Tally the lines of the listing that contain the string "Monster". Give the number and nothing else.

-- -- --

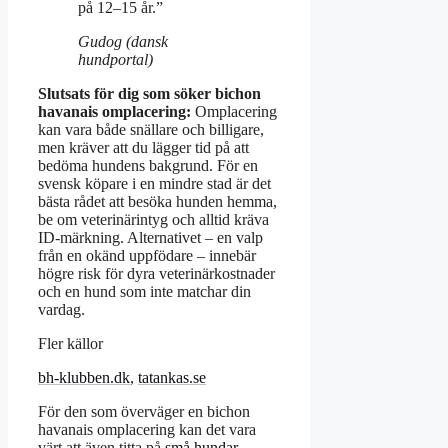
på 12–15 år.”
Gudog (dansk
hundportal)
Slutsats för dig som söker bichon
havanais omplacering:
Omplacering
kan vara både snällare och billigare,
men kräver att du lägger tid på att
bedöma hundens bakgrund. För en
svensk köpare i en mindre stad är det
bästa rådet att besöka hunden hemma,
be om veterinärintyg och alltid kräva
ID-märkning. Alternativet – en valp
från en okänd uppfödare – innebär
högre risk för dyra veterinärkostnader
och en hund som inte matchar din
vardag.
Fler källor
bh-klubben.dk
,
tatankas.se
För den som överväger en bichon
havanais omplacering kan det vara
värt att även titta på
små hundar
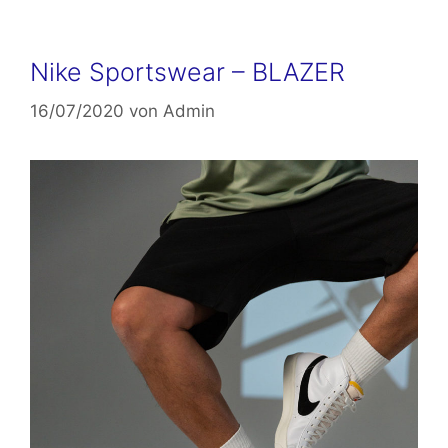
Nike Sportswear – BLAZER
16/07/2020
von
Admin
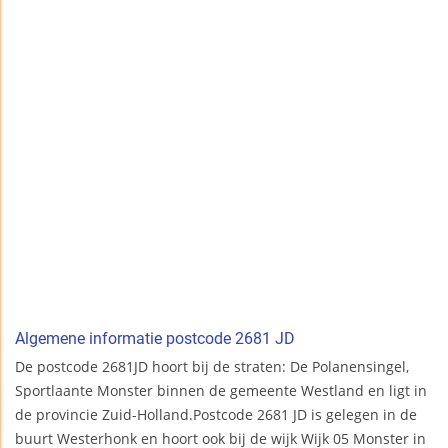
Algemene informatie postcode 2681 JD
De postcode 2681JD hoort bij de straten: De Polanensingel,
Sportlaante Monster binnen de gemeente Westland en ligt in
de provincie Zuid-Holland.Postcode 2681 JD is gelegen in de
buurt Westerhonk en hoort ook bij de wijk Wijk 05 Monster in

-- -- --

**RESPONSE TO THE TASK**. 2